After a sharp rise in the construction of rental units, vacancy rates are rising, and slowing rent growth could weigh on inflation metrics.

The US has witnessed a striking boom in the construction of rental residential units in recent years. This can in part be explained by the rising allure of downtown living among millennials and ageing baby boomers alike. The boom can also be explained by the lingering effects of the subprime crisis, and the restrained access to mortgage credit that has forced many people to give up on the idea of homeownership. The US construction industry has responded particularly briskly to the robust demand for rental units. Between 2014 and Q2 2017, construction starts on multifamily units destined for rental was, on average, 64% above the pre-subprime crisis levels.

Fundamentals for such construction projects were solid until recently, with rental vacancies falling from a high of 11.1% in September 2009 to 6.7% in June 2016 (the average since 1980 is 7.9%). Demand pressure meant that rents rose much faster than normal inflation.
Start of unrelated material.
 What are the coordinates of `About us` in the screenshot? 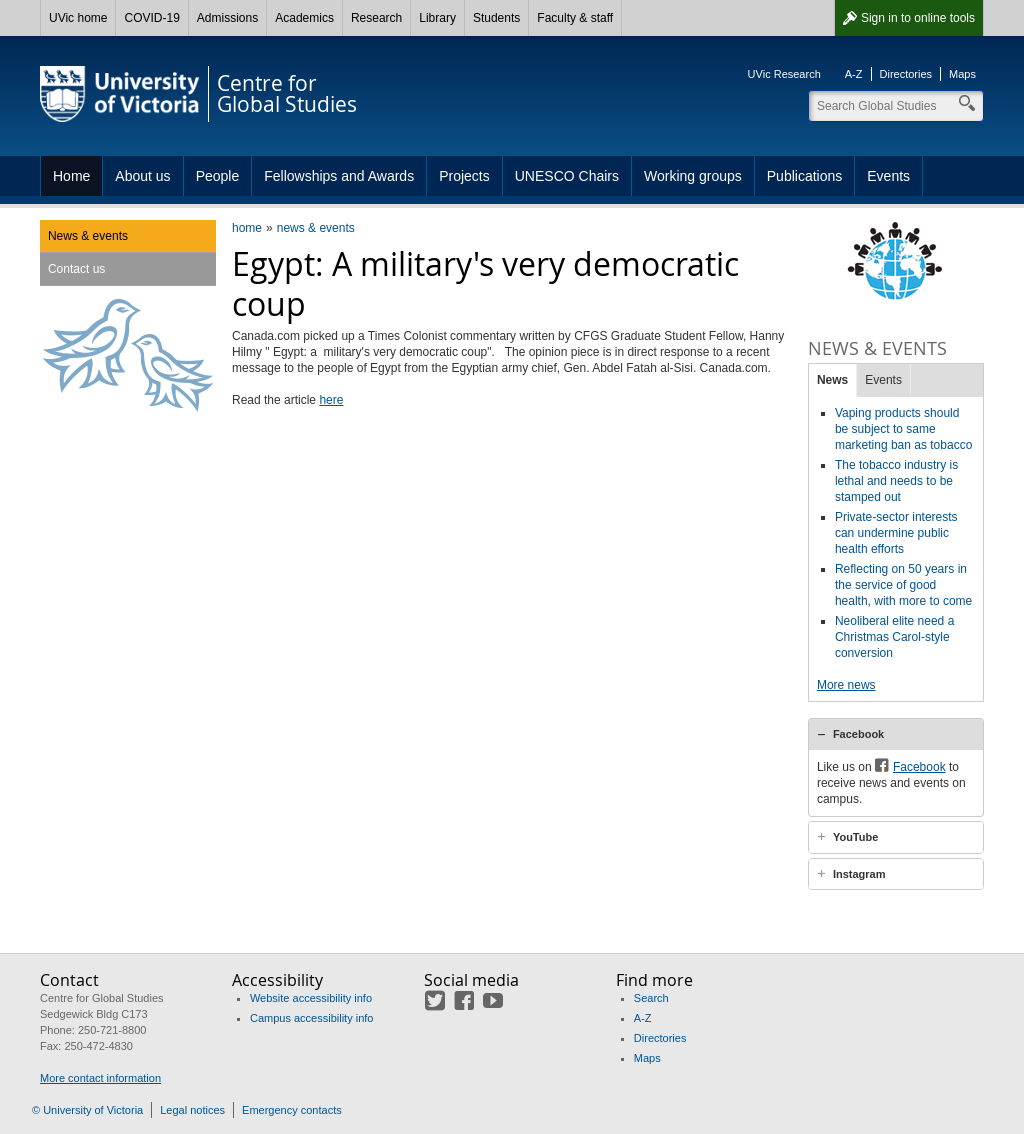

But the tide seems to have turned lately. Demand for rentals has slowed as access to mortgage credit has improved and homeownership has crept up again. The appeal of suburban living remains strong in the US, including among millennials. Meanwhile, a surge of rental projects is coming on the market nationwide. We are witnessing a gradual rise in the vacancy rate as a result. In Q3 2017, it stood at 7.5%, up from 6.8% a year before, and the vacancy rate is likely to climb further in coming quarters.

The consequence is that rental unit construction is likely to slow, which could affect the health of the US construction industry at large. Another area worth watching is rents, which may start to slow after solid growth in recent years. This could in turn keep core inflation metrics below 2% next year.